The COM-1300 is protected against corruption by an invalid FPGA configuration file. To recover from such occurrence is enough to connect the BOOT SECTOR pin (that is the A20 of the expansion connector) to ground (pin B20) and plug in the card. The card will be automatically configured with a default FPGA configuration that restores CardBus communication. This boot file is not erasable. Once this is done, the user can safely re-load a valid FPGA configuration file into flash memory using the ComBlock Control Center.
Up to 14 distinct custom FPGA configurations can be retained in the Flash memory. The user can select which configuration is to be loaded at power up through the ComBlock Control Center. A change in the FPGA configuration, whether from the graphical user interface or by software command, necessitates the removal and re-insertion of the PCMCIA/CardBus card into the slot.
- Expansion Connector
On the other side of the CardBus connector the card is populated with a 40-pin expansion slot. Each of the pins is named from A1 to B20. Most of the pins are general purpose and its functionalities can be depicted by the FPGA.
The A1 pin can be used to give an external clock to the FPGA, an alternative to the internal 40 MHz clock. The A18 and B18 pins are depicted to asynchronous serial communication with other external blocks. The A20 pin is for the BOOT SECTOR signal. Connecting it to ground (e.g. B20) and plug in the card to re-activate the default FPGA configuration.
B5, B10, B15 and B20 pins are connected to the ground.
- Spartan-3 FPGA
The FPGA located on the card is a Spartan-3 XC3S400 in the FT256 package with 400K system gates.

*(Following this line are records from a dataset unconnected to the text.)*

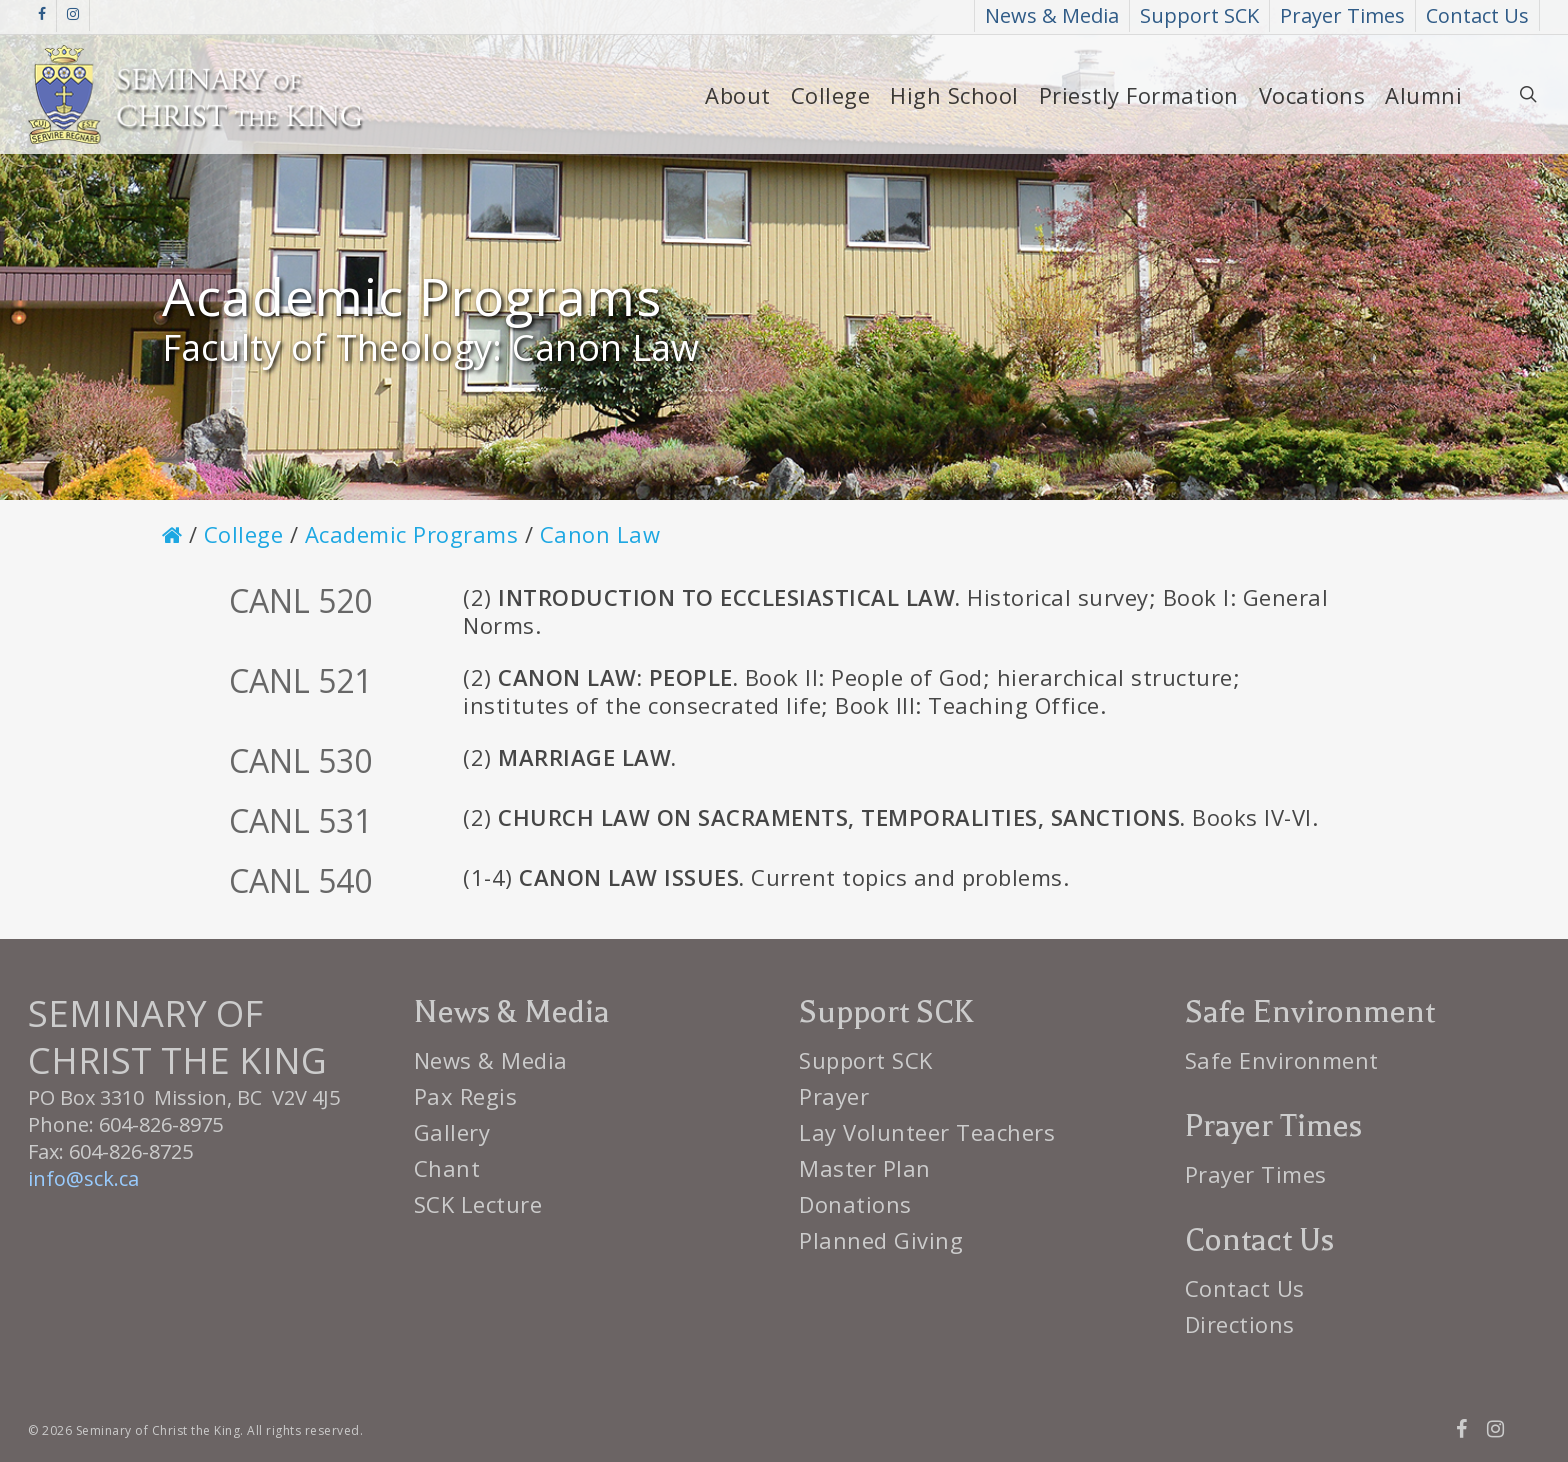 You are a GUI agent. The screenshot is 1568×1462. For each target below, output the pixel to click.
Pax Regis (466, 1096)
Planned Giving (881, 1240)
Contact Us (1245, 1288)
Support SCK (866, 1060)
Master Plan (865, 1168)
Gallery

1.2 - 3TEC expansion board
The “3TEC expansion board” is primary used for two scope:
- The first one is to place and to interconnect the uBlox GPS module that gives the reference PPS signal. In order to achieve this target, the expansion board is provided with the necessary surrounding hardware, starting from the power supply circuitry until the antenna connector
- The second aim of the expansion board is to house the mindspeed connectors, which permits the FPGA to communicate with them. The mindspeed connectors and interface features are the same as in the previous testbed stuff (see the document named “GigaEthernetSwitching FPGA-based control”)
Obviously the “3TEC expansion board” has also the 40-pin connector that will be coupled with the PCMCIA board one.
2 - Hardware Interconnections
To recreate the behavior described in this document it’s simply required to connect the expansion board with the ComBlock COM1300-C and plug in the PCMCIA slot of a PC.
Two Mindspeed switches can be connected to the two connectors available on the expansion board.